Task statement - The records that follow are to be printed exactly, with no images.

(Data records)
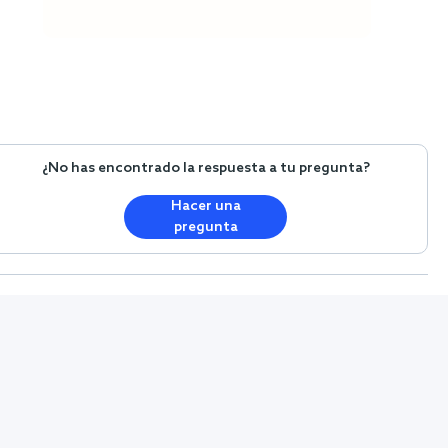
¿No has encontrado la respuesta a tu pregunta?
Hacer una
pregunta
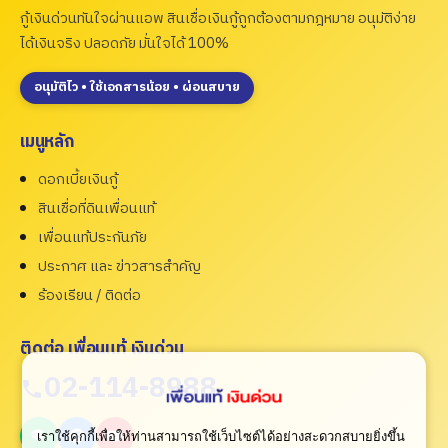
กู้เงินด่วนทันใจผ่านแอพ สินเชื่อเงินกู้ถูกต้องตามกฎหมาย อนุมัติง่าย
ได้เงินจริง ปลอดภัย มั่นใจได้ 100%
อนุมัติไว • ใช้เอกสารน้อย • ผ่อนสบาย
เมนูหลัก
ดอกเบี้ยเงินกู้
สินเชื่อที่ดินเพื่อนแท้
เพื่อนแท้ประกันภัย
ประกาศ และ ข่าวสารสำคัญ
ร้องเรียน / ติดต่อ
ติดต่อ เพื่อนแท้ เงินด่วน
02-114-8988
เราใช้คุกกี้เพื่อให้ท่านสามารถใช้เว็บไซต์ได้อย่างสะดวกสบายยิ่งขึ้น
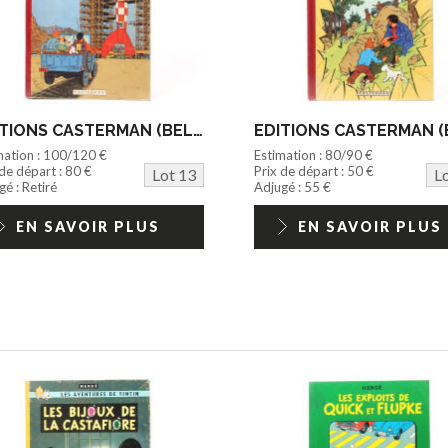
EDITIONS CASTERMAN (BELGIQUE) (1)
mation : 100/120 €
Estimation : 80/90 €
 de départ : 80 €
Prix de départ : 50 €
Lot 13
L
é : Retiré
Adjugé : 55 €
EN SAVOIR PLUS
EN SAVOIR PLUS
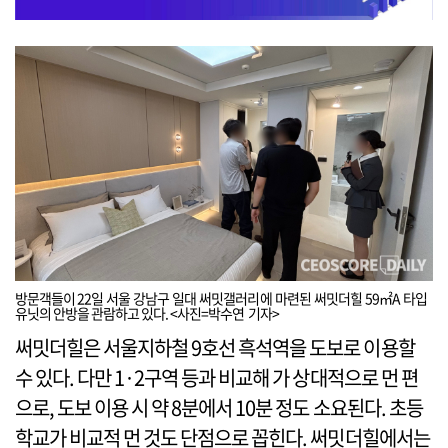
방문객들이 22일 서울 강남구 일대 써밋갤러리에 마련된 써밋더힐 59㎡A 타입
유닛의 안방을 관람하고 있다. <사진=박수연 기자>
써밋더힐은 서울지하철 9호선 흑석역을 도보로 이용할
수 있다. 다만 1·2구역 등과 비교해 가 상대적으로 먼 편
으로, 도보 이용 시 약 8분에서 10분 정도 소요된다. 초등
학교가 비교적 먼 것도 단점으로 꼽힌다. 써밋더힐에서는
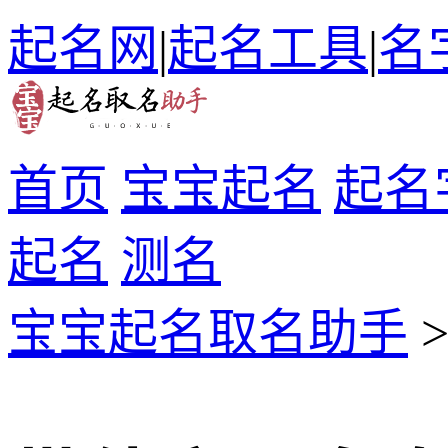
起名网
|
起名工具
|
名
首页
宝宝起名
起名
起名
测名
宝宝起名取名助手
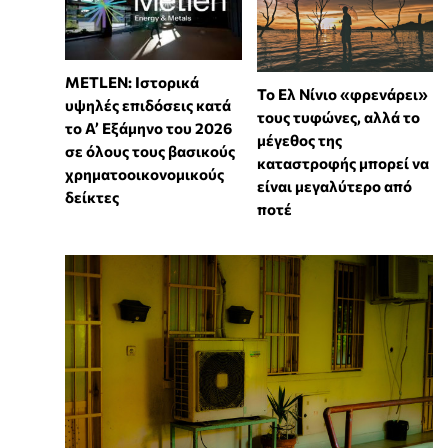
METLEN: Ιστορικά
Το Ελ Νίνιο «φρενάρει»
υψηλές επιδόσεις κατά
τους τυφώνες, αλλά το
το Α’ Εξάμηνο του 2026
μέγεθος της
σε όλους τους βασικούς
καταστροφής μπορεί να
χρηματοοικονομικούς
είναι μεγαλύτερο από
δείκτες
ποτέ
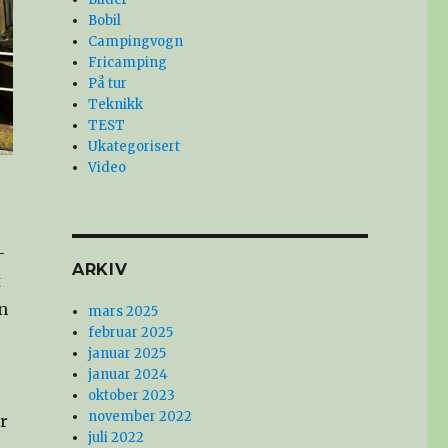
Bobil
Campingvogn
Fricamping
På tur
Teknikk
TEST
Ukategorisert
Video
-
ARKIV
t
n
mars 2025
februar 2025
januar 2025
januar 2024
oktober 2023
november 2022
r
juli 2022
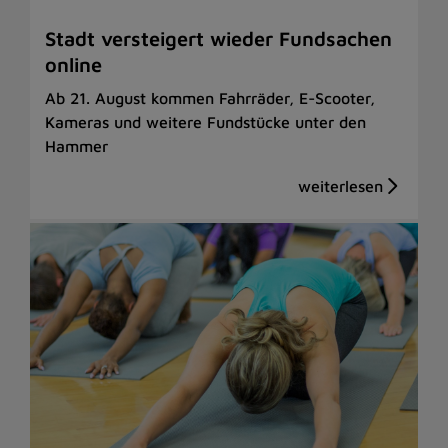
Stadt versteigert wieder Fundsachen
online
Ab 21. August kommen Fahrräder, E-Scooter,
Kameras und weitere Fundstücke unter den
Hammer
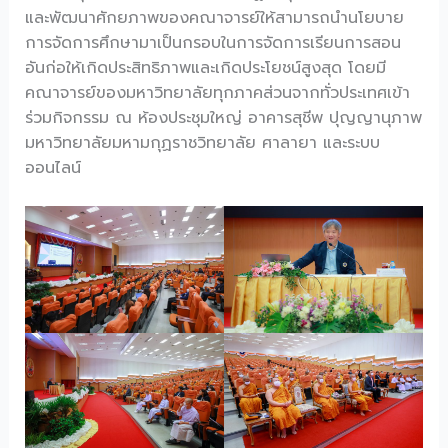
และพัฒนาศักยภาพของคณาจารย์ให้สามารถนำนโยบาย
การจัดการศึกษามาเป็นกรอบในการจัดการเรียนการสอน
อันก่อให้เกิดประสิทธิภาพและเกิดประโยชน์สูงสุด โดยมี
คณาจารย์ของมหาวิทยาลัยทุกภาคส่วนจากทั่วประเทศเข้า
ร่วมกิจกรรม ณ ห้องประชุมใหญ่ อาคารสุชีพ ปุญญานุภาพ
มหาวิทยาลัยมหามกุฏราชวิทยาลัย ศาลายา และระบบ
ออนไลน์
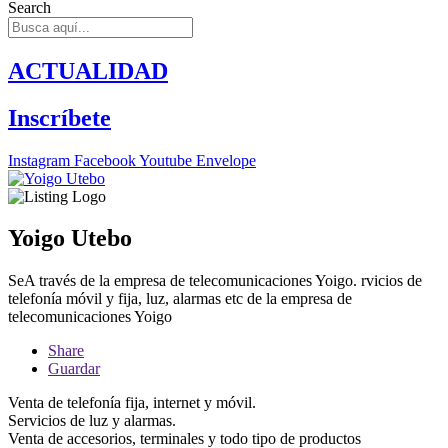
Search
ACTUALIDAD
Inscríbete
Instagram
Facebook
Youtube
Envelope
Yoigo Utebo
SeA través de la empresa de telecomunicaciones Yoigo. rvicios de
telefonía móvil y fija, luz, alarmas etc de la empresa de
telecomunicaciones Yoigo
Share
Guardar
Venta de telefonía fija, internet y móvil.
Servicios de luz y alarmas.
Venta de accesorios, terminales y todo tipo de productos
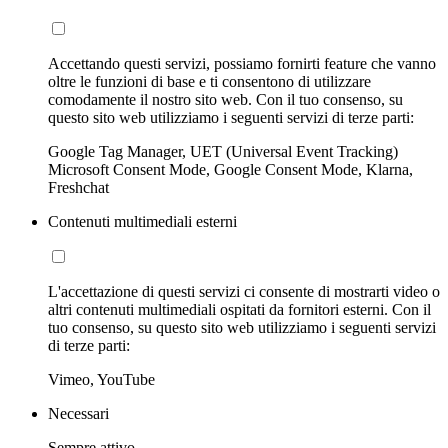
Accettando questi servizi, possiamo fornirti feature che vanno
oltre le funzioni di base e ti consentono di utilizzare
comodamente il nostro sito web. Con il tuo consenso, su
questo sito web utilizziamo i seguenti servizi di terze parti:
Google Tag Manager, UET (Universal Event Tracking)
Microsoft Consent Mode, Google Consent Mode, Klarna,
Freshchat
Contenuti multimediali esterni
L'accettazione di questi servizi ci consente di mostrarti video o
altri contenuti multimediali ospitati da fornitori esterni. Con il
tuo consenso, su questo sito web utilizziamo i seguenti servizi
di terze parti:
Vimeo, YouTube
Necessari
Sempre attivo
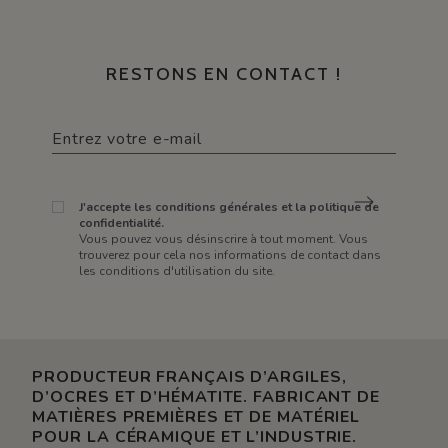
RESTONS EN CONTACT !
J'accepte les conditions générales et la politique de
confidentialité.
Vous pouvez vous désinscrire à tout moment. Vous
trouverez pour cela nos informations de contact dans
les conditions d'utilisation du site.
PRODUCTEUR FRANÇAIS D’ARGILES,
D’OCRES ET D’HÉMATITE. FABRICANT DE
MATIÈRES PREMIÈRES ET DE MATÉRIEL
POUR LA CÉRAMIQUE ET L’INDUSTRIE.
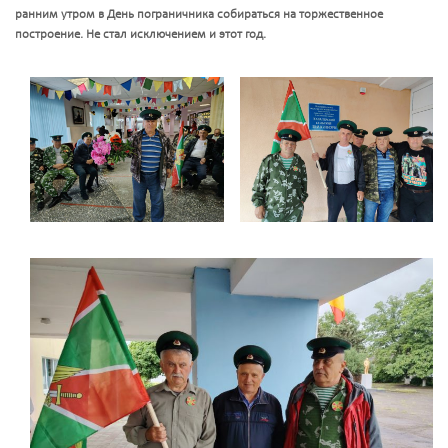
ранним утром в День пограничника собираться на торжественное
построение. Не стал исключением и этот год.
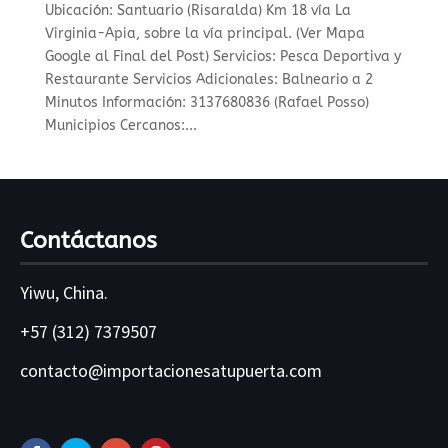
Ubicación: Santuario (Risaralda) Km 18 vía La
Virginia-Apia, sobre la vía principal. (Ver Mapa
Google al Final del Post) Servicios: Pesca Deportiva y
Restaurante Servicios Adicionales: Balneario a 2
Minutos Información: 3137680836 (Rafael Posso)
Municipios Cercanos:...
Contáctanos
Yiwu, China.
+57 (312) 7379507
contacto@importacionesatupuerta.com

Result of the task -
¿No has encontrado la respuesta a tu pregunta?
Hacer una
pregunta
กู้เงินด่วนทันใจผ่านแอพ สินเชื่อเงินกู้ถูกต้องตามกฎหมาย อนุมัติง่าย
ได้เงินจริง ปลอดภัย มั่นใจได้ 100%
อนุมัติไว • ใช้เอกสารน้อย • ผ่อนสบาย
เมนูหลัก
ดอกเบี้ยเงินกู้
สินเชื่อที่ดินเพื่อนแท้
เพื่อนแท้ประกันภัย
ประกาศ และ ข่าวสารสำคัญ
ร้องเรียน / ติดต่อ
ติดต่อ เพื่อนแท้ เงินด่วน
02-114-8988
เราใช้คุกกี้เพื่อให้ท่านสามารถใช้เว็บไซต์ได้อย่างสะดวกสบายยิ่งขึ้น
EDITIONS CASTERMAN (BELGIQUE) (1)
mation : 100/120 €
Estimation : 80/90 €
 de départ : 80 €
Prix de départ : 50 €
Lot 13
L
é : Retiré
Adjugé : 55 €
EN SAVOIR PLUS
EN SAVOIR PLUS
방문객들이 22일 서울 강남구 일대 써밋갤러리에 마련된 써밋더힐 59㎡A 타입
유닛의 안방을 관람하고 있다. <사진=박수연 기자>
써밋더힐은 서울지하철 9호선 흑석역을 도보로 이용할
수 있다. 다만 1·2구역 등과 비교해 가 상대적으로 먼 편
으로, 도보 이용 시 약 8분에서 10분 정도 소요된다. 초등
학교가 비교적 먼 것도 단점으로 꼽힌다. 써밋더힐에서는
起名网
|
起名工具
|
名
首页
宝宝起名
起名
起名
测名
宝宝起名取名助手
METLEN: Ιστορικά
Το Ελ Νίνιο «φρενάρει»
υψηλές επιδόσεις κατά
τους τυφώνες, αλλά το
το Α’ Εξάμηνο του 2026
μέγεθος της
σε όλους τους βασικούς
καταστροφής μπορεί να
χρηματοοικονομικούς
είναι μεγαλύτερο από
δείκτες
ποτέ
Bobil
Campingvogn
Fricamping
På tur
Teknikk
TEST
Ukategorisert
Video
-
ARKIV
t
n
mars 2025
februar 2025
januar 2025
januar 2024
oktober 2023
november 2022
r
juli 2022
Stadt versteigert wieder Fundsachen
online
Ab 21. August kommen Fahrräder, E-Scooter,
Kameras und weitere Fundstücke unter den
Hammer
และพัฒนาศักยภาพของคณาจารย์ให้สามารถนำนโยบาย
การจัดการศึกษามาเป็นกรอบในการจัดการเรียนการสอน
อันก่อให้เกิดประสิทธิภาพและเกิดประโยชน์สูงสุด โดยมี
คณาจารย์ของมหาวิทยาลัยทุกภาคส่วนจากทั่วประเทศเข้า
ร่วมกิจกรรม ณ ห้องประชุมใหญ่ อาคารสุชีพ ปุญญานุภาพ
มหาวิทยาลัยมหามกุฏราชวิทยาลัย ศาลายา และระบบ
ออนไลน์
Search
ACTUALIDAD
Inscríbete
Instagram
Facebook
Youtube
Envelope
Yoigo Utebo
SeA través de la empresa de telecomunicaciones Yoigo. rvicios de
telefonía móvil y fija, luz, alarmas etc de la empresa de
telecomunicaciones Yoigo
Share
Guardar
Venta de telefonía fija, internet y móvil.
Servicios de luz y alarmas.
Venta de accesorios, terminales y todo tipo de productos
Accettando questi servizi, possiamo fornirti feature che vanno
oltre le funzioni di base e ti consentono di utilizzare
comodamente il nostro sito web. Con il tuo consenso, su
questo sito web utilizziamo i seguenti servizi di terze parti:
Google Tag Manager, UET (Universal Event Tracking)
Microsoft Consent Mode, Google Consent Mode, Klarna,
Freshchat
Contenuti multimediali esterni
L'accettazione di questi servizi ci consente di mostrarti video o
altri contenuti multimediali ospitati da fornitori esterni. Con il
tuo consenso, su questo sito web utilizziamo i seguenti servizi
di terze parti:
Vimeo, YouTube
Necessari
Sempre attivo
RESTONS EN CONTACT !
J'accepte les conditions générales et la politique de
confidentialité.
Vous pouvez vous désinscrire à tout moment. Vous
trouverez pour cela nos informations de contact dans
les conditions d'utilisation du site.
PRODUCTEUR FRANÇAIS D’ARGILES,
D’OCRES ET D’HÉMATITE. FABRICANT DE
MATIÈRES PREMIÈRES ET DE MATÉRIEL
POUR LA CÉRAMIQUE ET L’INDUSTRIE.
ранним утром в День пограничника собираться на торжественное
построение. Не стал исключением и этот год.
Ubicación: Santuario (Risaralda) Km 18 vía La
Virginia-Apia, sobre la vía principal. (Ver Mapa
Google al Final del Post) Servicios: Pesca Deportiva y
Restaurante Servicios Adicionales: Balneario a 2
Minutos Información: 3137680836 (Rafael Posso)
Municipios Cercanos:...
Contáctanos
Yiwu, China.
+57 (312) 7379507
contacto@importacionesatupuerta.com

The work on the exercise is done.